As a matter of moral conscience this should bother us; not only those who are labeled as “bleeding heart liberal” because they dare to recognize our judicial system is imperfect and advocate change. But even the most conservative citizens should be bothered by a system that not only has such a high rate of wrongful convictions, but a system that has evolved to the point where politically manufactured procedural rules have been created that make it almost impossible for an innocent person to even prove their innocence.

This dirty secret our judiciary does not want the common public to know – the execution of an innocent person in today’s system is now inevitable. They know this, but they don’t want you to know.

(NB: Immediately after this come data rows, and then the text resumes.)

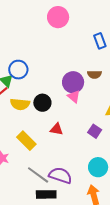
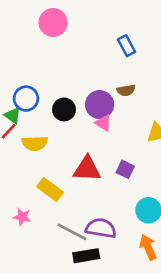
pink circle: (58, 17) -> (53, 23), moved
black circle: (42, 103) -> (64, 109), moved
red triangle: (56, 129) -> (87, 169), size x1.6
purple square: (95, 131) -> (125, 169), moved

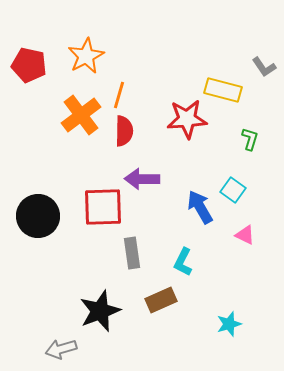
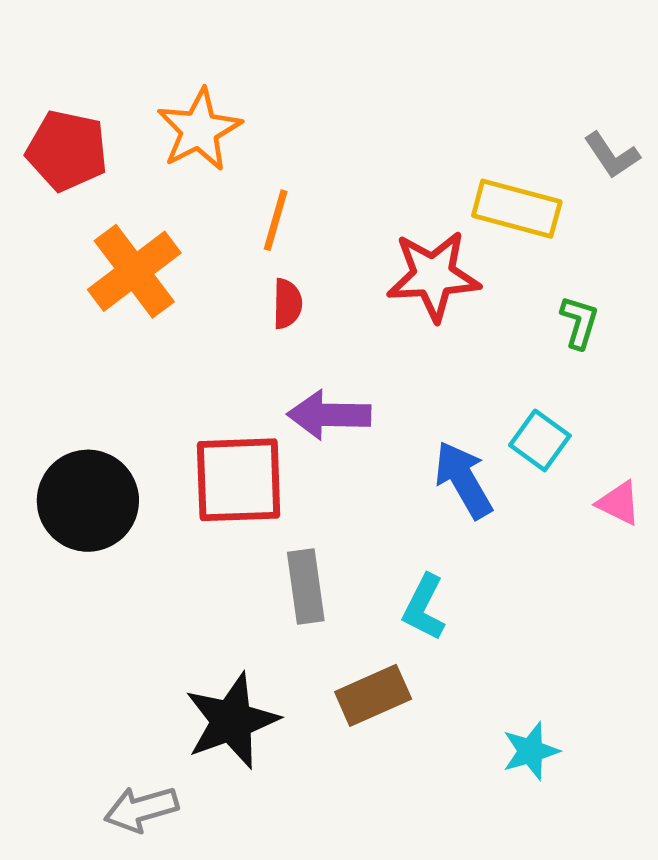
orange cross: (81, 115) -> (134, 271), moved
red semicircle: (124, 131) -> (287, 304), size x0.7
pink triangle: (245, 235) -> (619, 503), moved

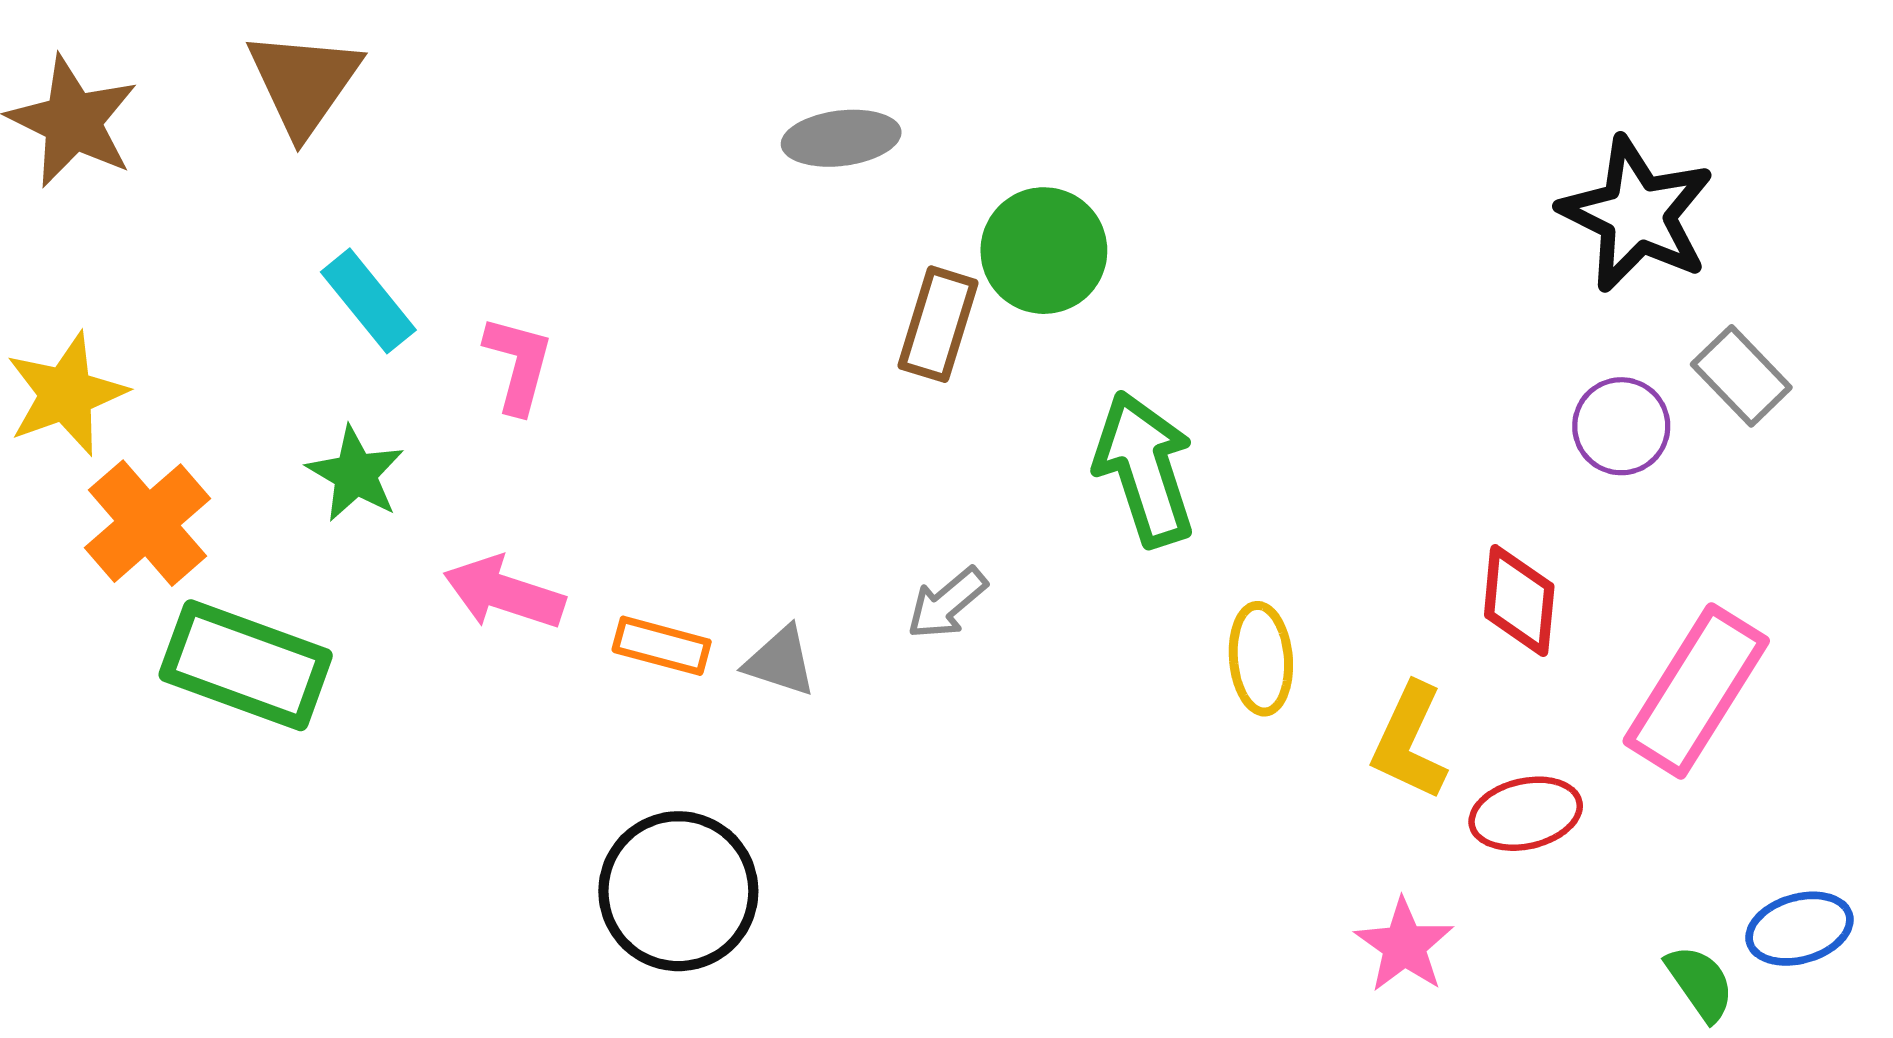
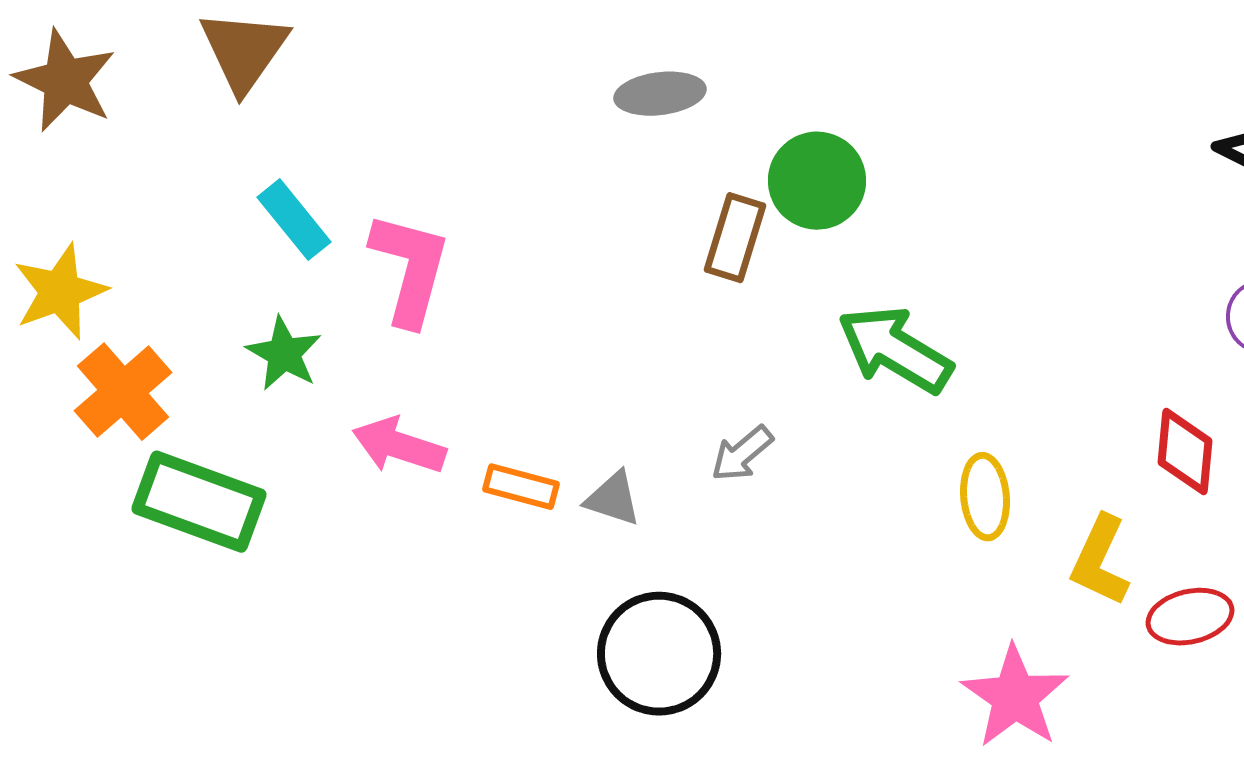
pink L-shape: (518, 364) -> (410, 269), size x1.5
green arrow: (1145, 469) -> (895, 350), turned -41
black circle: (678, 891) -> (659, 654), moved
pink star: (1404, 945) -> (1015, 697), moved, size x1.4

Why is this? Because in the past 20 years political interests have forced the courts – even the U.S. Supreme Court itself – to adopt procedural rules that severely limit appellate review of claims of error. In an overzealous effort to expedite the execution of the guilty we have equally advocated expediting the execution of the innocent. As the procedural protections against wrongful convictions are systematically dismantled and appellate review “streamlined” with every elimination of these procedural protections we increase the probability of executing an innocent person.

In recent years as more and more “reforms” are adopted to eliminate review of criminal convictions in the interest of promoting quicker executions, that probability of executing an innocent person substantially increases. The simple truth is that if our courts become unwilling to even hear a persons evidence supporting a claim of innocence, then how do we know if the claim of innocence is valid?

What is especially troubling about this recent political push to eliminate full review of claims of procedural error and even actual innocence is that with the relatively recent use of DNA testing we are finding that there is an extremely high rate of wrongful convictions. Not everyone who claims to be innocent is actually innocent, but as a matter if moral conscience, shouldn’t we as a society at least recognize that we have a moral obligation to ensure to the fullest extent possible that those we do convict and condemn, are in fact guilty?

If we can give our government the power to impose a zero tolerance policy on drugs, then shouldn’t we also insist that our government and especially our judiciary adopt and practice a zero tolerance policy on wrongful convictions and the inevitable execution of innocent men and women? Isn’t it time that our elected politicians and appointed judges recognize that the inevitable execution of even one innocent person will ultimately and irreparably undermine the confidence our society has in the system as a whole? The only way to protect the integrity of our system itself is to adopt a zero tolerance policy towards the imprisonment and/or execution of innocent men and women by recognizing that any claim of actual innocence supported by competent evidence must be fully and fairly reviewed by the courts without imposition of procedural rules that today prohibit the review of such claims.

The time has come for all people of moral conscience to call upon both elected politicians and appointed judges to recognize that a legitimate claim of innocence should not and cannot be denied review because of procedural rules create to promote expedited finality of legitimate convictions. Only by insisting that all supported claims of actual innocence be fully and fairly reviewed can we minimize the inevitable probability of executing innocent people. That is the “zero tolerance policy” we need.